Пару коктейлей спустя я расплатился с барменом и выскочил в темноту переулка. Руку девушки я крепко сжимал в своей; оглушительная музыка резко сменилась полушепотом ночи, и под соло ночной тишины Анна впервые наполнила своим дыханием мои легкие, в то время как я обнял ее.

Мы ждали такси, мой язык, глубоко погруженный в мягкую влажность за ее губами, шарил нетерпеливо, вдруг она оторвалась от поцелуя и спросила:

– Ты далеко живешь?

Напряженная грудь вздымалась рывками, губы припухли, по щекам плыл румянец. Прикрыла глаза кокетливо.

«Почему я не встречал эту нимфу раньше? Иди ко мне ближе, прижмись бедрами – чувствуешь? Ты такая красивая… Я раздену тебя еще в коридоре, как только мы войдем в квартиру.

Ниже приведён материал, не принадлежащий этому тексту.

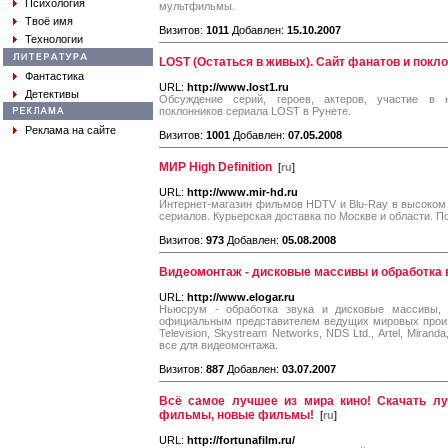
Психология
мультфильмы.
Твоё имя
Визитов:
1011
Добавлен:
15.10.2007
Технологии
LOST (Остаться в живых). Сайт фанатов и покл
Фантастика
URL:
http://www.lost1.ru
Детективы
Обсуждение серий, героев, актеров, участие в 
поклонников сериала LOST в Рунете.
Реклама на сайте
Визитов:
1001
Добавлен:
07.05.2008
МИР High Definition
[
ru
]
URL:
http://www.mir-hd.ru
Интернет-магазин фильмов HDTV и Blu-Ray в высоком ра
сериалов. Курьерская доставка по Москве и области. П
Визитов:
973
Добавлен:
05.08.2008
Видеомонтаж - дисковые массивы и обработка в
URL:
http://www.elogar.ru
Ньюсрум - обработка звука и дисковые массивы, Av
официальным представителем ведущих мировых производ
Television, Skystream Networks, NDS Ltd., Artel, Miranda
все для видеомонтажа.
Визитов:
887
Добавлен:
03.07.2007
Всё самое лучшее из мира кино! Скачать л
фильмы, новые фильмы!
[
ru
]
URL:
http://fortunafilm.ru/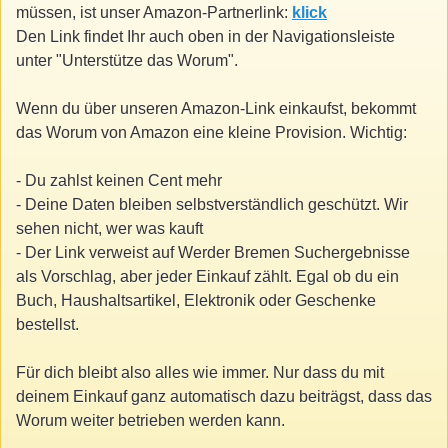
müssen, ist unser Amazon-Partnerlink:
klick
Den Link findet Ihr auch oben in der Navigationsleiste
unter "Unterstütze das Worum".
Wenn du über unseren Amazon-Link einkaufst, bekommt
das Worum von Amazon eine kleine Provision. Wichtig:
- Du zahlst keinen Cent mehr
- Deine Daten bleiben selbstverständlich geschützt. Wir
sehen nicht, wer was kauft
- Der Link verweist auf Werder Bremen Suchergebnisse
als Vorschlag, aber jeder Einkauf zählt. Egal ob du ein
Buch, Haushaltsartikel, Elektronik oder Geschenke
bestellst.
Für dich bleibt also alles wie immer. Nur dass du mit
deinem Einkauf ganz automatisch dazu beiträgst, dass das
Worum weiter betrieben werden kann.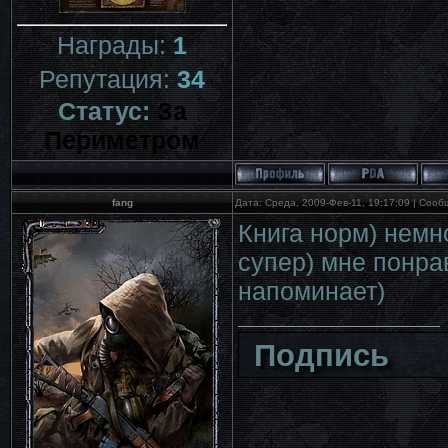
Награды:
1
Репутация:
34
Статус:
За
Периметром
fang
Дата: Среда, 2009-Фев-11, 19:17:09 | Соо
Книга норм) немн
супер) мне понра
напоминает)
Подпись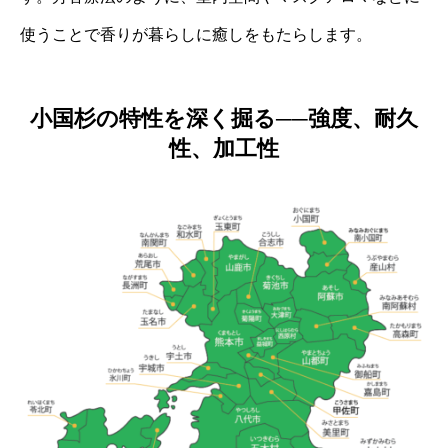
使うことで香りが暮らしに癒しをもたらします。
小国杉の特性を深く掘る──強度、耐久
性、加工性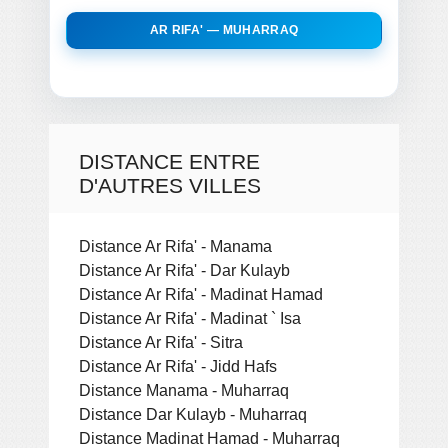
AR RIFA' — MUHARRAQ
DISTANCE ENTRE
D'AUTRES VILLES
Distance Ar Rifa' - Manama
Distance Ar Rifa' - Dar Kulayb
Distance Ar Rifa' - Madinat Hamad
Distance Ar Rifa' - Madinat ` Isa
Distance Ar Rifa' - Sitra
Distance Ar Rifa' - Jidd Hafs
Distance Manama - Muharraq
Distance Dar Kulayb - Muharraq
Distance Madinat Hamad - Muharraq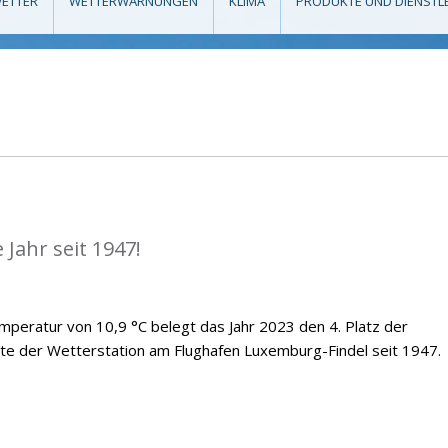
ETTER
WETTERWARNUNGEN
KLIMA
PRODUKTE UND DIENSTL
Jahr seit 1947!
emperatur von 10,9 °C belegt das Jahr 2023 den 4. Platz der
te der Wetterstation am Flughafen Luxemburg-Findel seit 1947.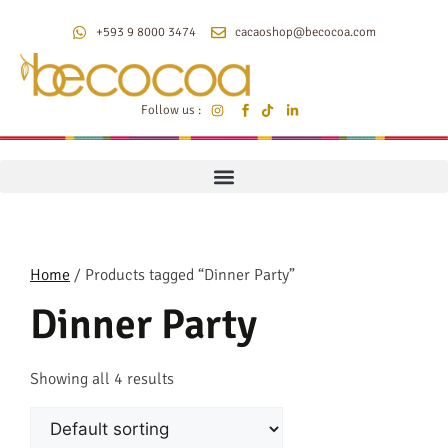
+593 9 8000 3474
cacaoshop@becocoa.com
Follow us :
Home
/ Products tagged “Dinner Party”
Dinner Party
Showing all 4 results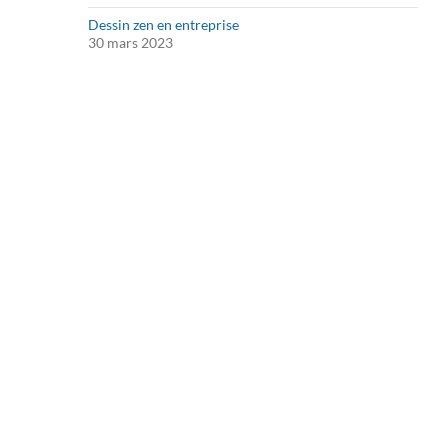
Dessin zen en entreprise
30 mars 2023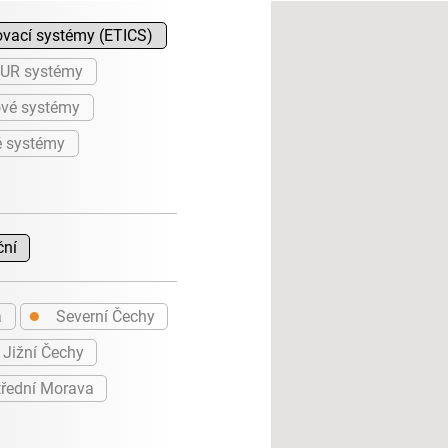
ovací systémy (ETICS)
PUR systémy
vé systémy
é systémy
ční
●
a
Severní Čechy
Jižní Čechy
řední Morava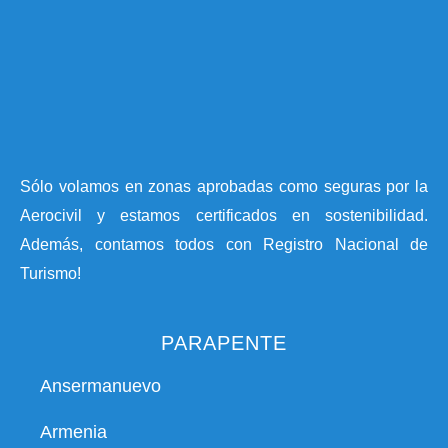
Sólo volamos en zonas aprobadas como seguras por la
Aerocivil y estamos certificados en sostenibilidad.
Además, contamos todos con Registro Nacional de
Turismo!
PARAPENTE
Ansermanuevo
Armenia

Первый раз я возьму тебя на полу: твои руки отведу в стороны, но ты непокорно обхватишь меня за спину, будешь тяжело дышать, запрокидывать голову, будешь кричать, стонать и снова кричать. Потом еще раз, в моей постели, – я буду нежен с тобой; я захочу быть нежным, и ты, податливая, как воск, не сможешь сопротивляться. Опустишься, целуя, не отводя взгляда, следя с надменным торжеством, как меня поднимает выше, сильнее. Потом, среди ночи, я еще не раз переверну тебя к себе, уже без сил, но по-прежнему желая. Я хочу, чтобы ты была вот так со мною много ночей подряд… Да где же это чертово такси?»